Message non lu par Laurent L. »

Acte d'abandon et de consécration des prêtres au Cœur Immaculé de Marie :
Image


Mère Immaculée,Coeur Immaculé de Marie
en ce lieu de grâce,
convoqués par l'amour de ton Fils Jésus,
Grand et Eternel Prêtre,
nous, fils dans le Fils et ses prêtres,
nous nous consacrons à ton Cœur maternel,
pour accomplir fidèlement la Volonté du Père.



Nous sommes conscients que, sans Jésus,
nous ne pouvons rien faire de bon (cf. Jn 15, 5)
et que, seulement par Lui, avec Lui et en Lui,
nous serons pour le monde
des instruments de salut.



Épouse de l'Esprit Saint,
obtiens-nous l'inestimable don
d'être transformés dans le Christ.
Par la puissance même de l'Esprit qui,
étendant sur Toi son ombre,
t'a rendue Mère du Sauveur,
aide-nous afin que le Christ, ton Fils,
naisse aussi en nous.
Que l'Église puisse ainsi
être renouvelée par de saints prêtres,
transfigurée par la grâce de Celui
qui fait toutes choses nouvelles.

Mère de Miséricorde,
c'est ton Fils Jésus qui nous a appelés
à devenir comme Lui :
lumière du monde et sel de la terre
(cf.

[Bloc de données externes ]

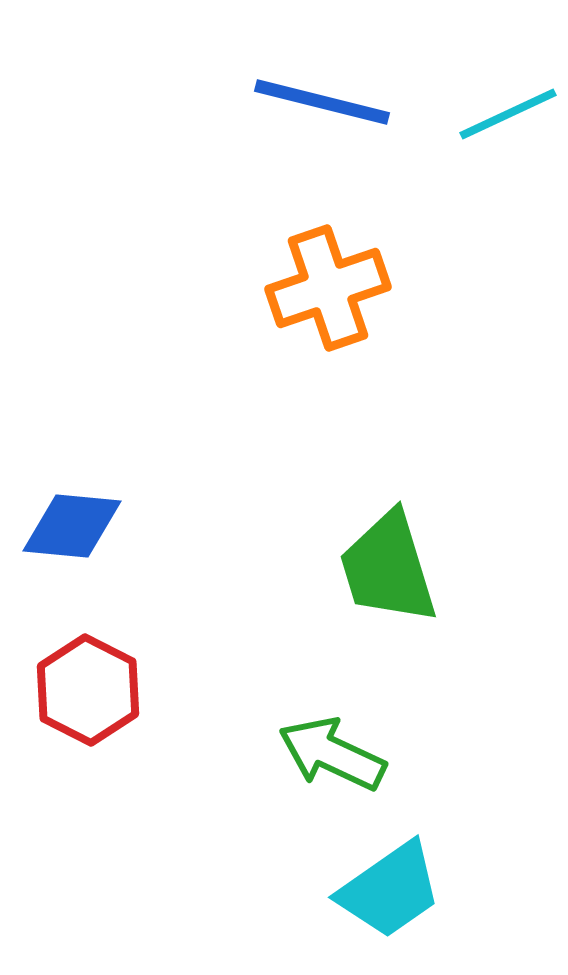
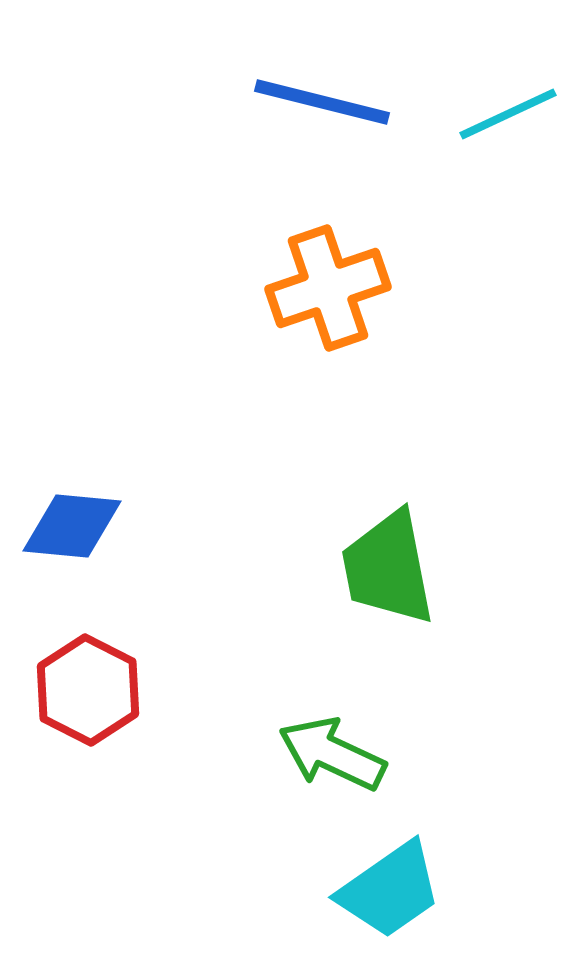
green trapezoid: rotated 6 degrees clockwise
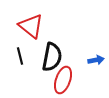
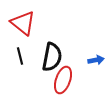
red triangle: moved 8 px left, 3 px up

Mt 5, 13-14).



Aide-nous,
par ta puissante intercession,
à ne jamais trahir cette sublime vocation,
à ne pas céder à nos égoïsmes,
aux séductions du monde
et aux suggestions du Malin.



Préserve-nous par ta pureté,
garde-nous par ton humilité
et enveloppe-nous de ton amour maternel,
qui se reflète en de nombreuses âmes
consacrées à toi,
devenues pour nous
d'authentiques mères spirituelles.



Mère de l'Église,
nous, prêtres,
nous voulons être des pasteurs
qui ne paissent pas pour eux-mêmes,
mais qui se donnent à Dieu pour leurs frères,
trouvant en cela leur bonheur.
Non seulement en paroles, mais par notre vie,
nous voulons répéter humblement,
jour après jour,
notre « me voici ».



Guidés par toi,
nous voulons être des Apôtres
de la Miséricorde Divine,
heureux de célébrer chaque jour
le Saint Sacrifice de l'Autel
et d'offrir à tous ceux qui nous le demandent
le Sacrement de la Réconciliation.



Avocate et Médiatrice de la grâce,
Toi qui es entièrement immergée
dans l'unique médiation universelle du Christ,
demande à Dieu, pour nous,
un cœur complètement renouvelé,
qui aime Dieu de toutes ses forces
et serve l'humanité comme toi-même tu l'as fait.



Redis au Seigneur
cette parole efficace :
« ils n'ont pas de vin » (Jn 2, 3),
afin que le Père et le Fils répandent sur nous,
comme dans une nouvelle effusion
l'Esprit Saint.



Plein d'émerveillement et de gratitude
pour ta présence continuelle au milieu de nous,
au nom de tous les prêtres,
moi aussi je veux m'exclamer :
« Comment ai-je ce bonheur que la mère de mon Seigneur vienne jusqu'à moi ? » (Lc 1, 43)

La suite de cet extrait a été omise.